Feature Story

November 4, 2021 | By Sarah Jonassen ’22

Ohio Wesleyan alumnus and award-winning photographer John Clark Mayden ’74 discusses his ‘Baltimore Lives’ art exhibit with OWU students from an Afro-American History course. (Photo by Paul Vernon)

Learning What You Don’t Know

Photographer John Clark Mayden ’74 Shares Life Lessons with Ohio Wesleyan Students

Award-winning photographer John Clark Mayden ’74 emphasized the importance of learning what you don’t know in a meeting with Ohio Wesleyan University students in Dawn Chisebe’s Afro-American History course.

“When I came to Ohio Wesleyan, I already knew who I was. I knew my subject, my blackness,” Mayden said during the recent campus visit. “What I didn’t know was the technical aspects of photography, such as composition, which I learned here. What I discovered at OWU was to seek out what I didn’t know and learn it.”

Depicting Black Lives

Photographer John Clark Mayden ’74 documented the lives of Black Baltimore residents for more than 40 years for his award-winning book. (Photo by Paul Vernon)

Mayden returned to his alma mater to wrap up his fall photography exhibition, “Baltimore Lives,” at OWU’s Richard M. Ross Art Museum. The photos depict the everyday lives of African Americans in his hometown of Baltimore, Maryland, between 1970 and 2012.

The photographs also are featured in his 2019 book, “Baltimore Lives: The Portraits of John Clark Mayden,” a 2019 Foreword INDIES Reviews photography award-winner, and can be seen in the 2020 HBO film “Between the World and Me,” based on the Ta-Nehisi Coates book of the same name.

Mayden’s photographs have a special focus on mundane activities and acts of resistance. Many photos feature areas where he grew up, such as historic Pennsylvania Avenue, a hub of African American culture in the late 1960s.

Providing ‘a More Tangible Reality’

“Mr. Mayden’s work intersects with what our students are learning about Black history in ways that bring the words in their history books to a more tangible reality, which is what we strive for in the classroom,” said faculty member Chisebe, who also serves as OWU’s chief diversity officer.

“To have John Clark Mayden talk the students through his creative process and his life was an experience that also shares with students the process of designing art and how one's life can inform the ways that individuals choose to create and share their art with the world,” Chisebe said.

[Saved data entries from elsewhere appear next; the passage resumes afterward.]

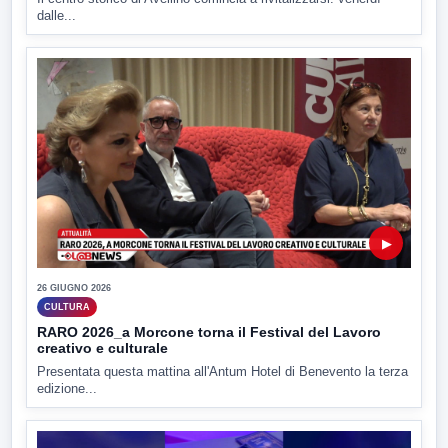
dalle...
▶
26 GIUGNO 2026
CULTURA
RARO 2026_a Morcone torna il Festival del Lavoro
creativo e culturale
Presentata questa mattina all'Antum Hotel di Benevento la terza
edizione...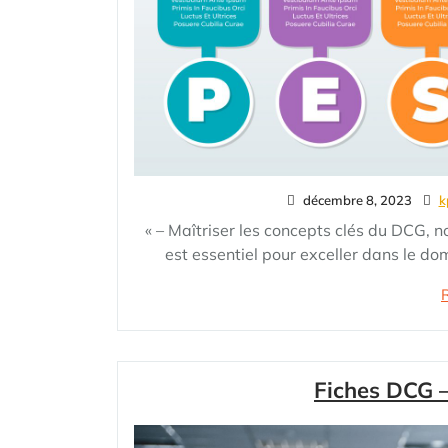
décembre 8, 2023
k
« – Maîtriser les concepts clés du DCG
est essentiel pour exceller dans le dom
Fiches DCG 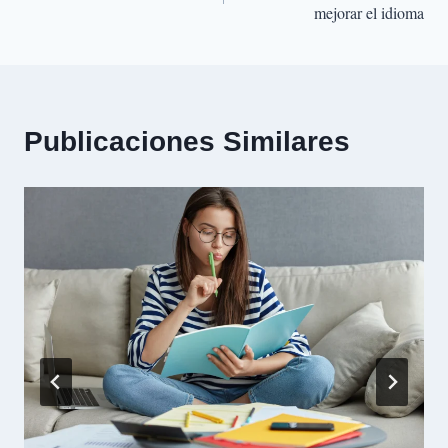
de
mejorar el idioma
entradas
Publicaciones Similares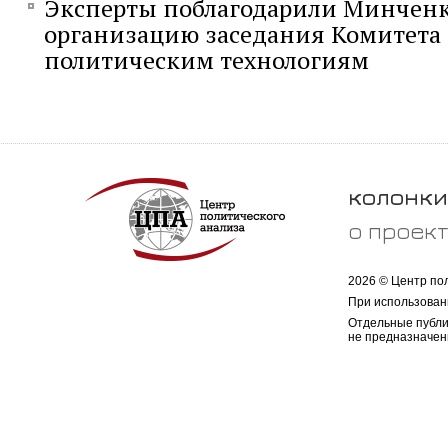
Эксперты поблагодарили Минченк
организацию заседания Комитета
политическим технологиям
колонки
о проек
2026 © Центр по
При использован
Отдельные публи
не предназначен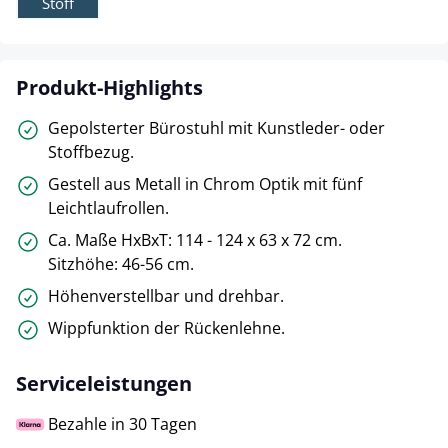
Stoff
Produkt-Highlights
Gepolsterter Bürostuhl mit Kunstleder- oder
Stoffbezug.
Gestell aus Metall in Chrom Optik mit fünf
Leichtlaufrollen.
Ca. Maße HxBxT: 114 - 124 x 63 x 72 cm.
Sitzhöhe: 46-56 cm.
Höhenverstellbar und drehbar.
Wippfunktion der Rückenlehne.
Serviceleistungen
Bezahle in 30 Tagen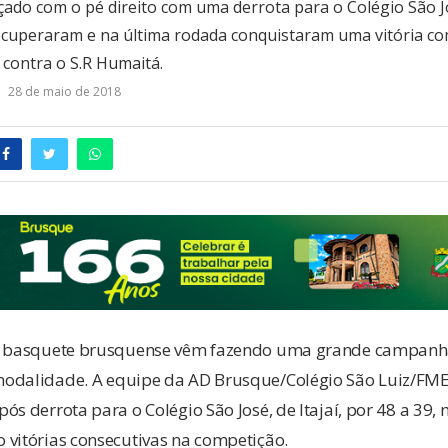
ado com o pé direito com uma derrota para o Colégio São J
recuperaram e na última rodada conquistaram uma vitória co
 contra o S.R Humaitá.
28 de maio de 2018
do basquete brusquense vêm fazendo uma grande campan
modalidade. A equipe da AD Brusque/Colégio São Luiz/FM
ós derrota para o Colégio São José, de Itajaí, por 48 a 39,
 vitórias consecutivas na competição.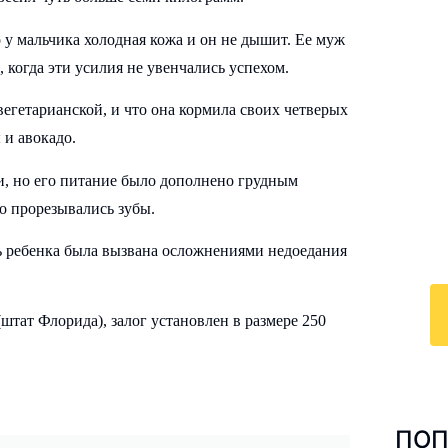
 у мальчика холодная кожа и он не дышит. Ее муж
 когда эти усилия не увенчались успехом.
И
егетарианской, и что она кормила своих четверых
к
и авокадо.
и, но его питание было дополнено грудным
По
у
го прорезывались зубы.
с 
рть ребенка была вызвана осложнениями недоедания
ра
штат Флорида), залог установлен в размере 250
ПОП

Fostering a Love of Photography 

Mayden began his career interning for a photographer at WMAR-TV in his teens. He fostered his love of photography during his years at Ohio Wesleyan, where he worked as a photographer for the Public Relations Department and earned his Bachelor of Arts degree in Political Science with a minor in Fine Arts.

Mayden thanked retired Fine Arts professor Marty Kalb for attending the event and serving as his mentor at OWU.

The in-person exhibit is now closed, but it’s not too late to see it. The Ross Art Museum offers a free virtual 3D tour of “Baltimore Lives” online.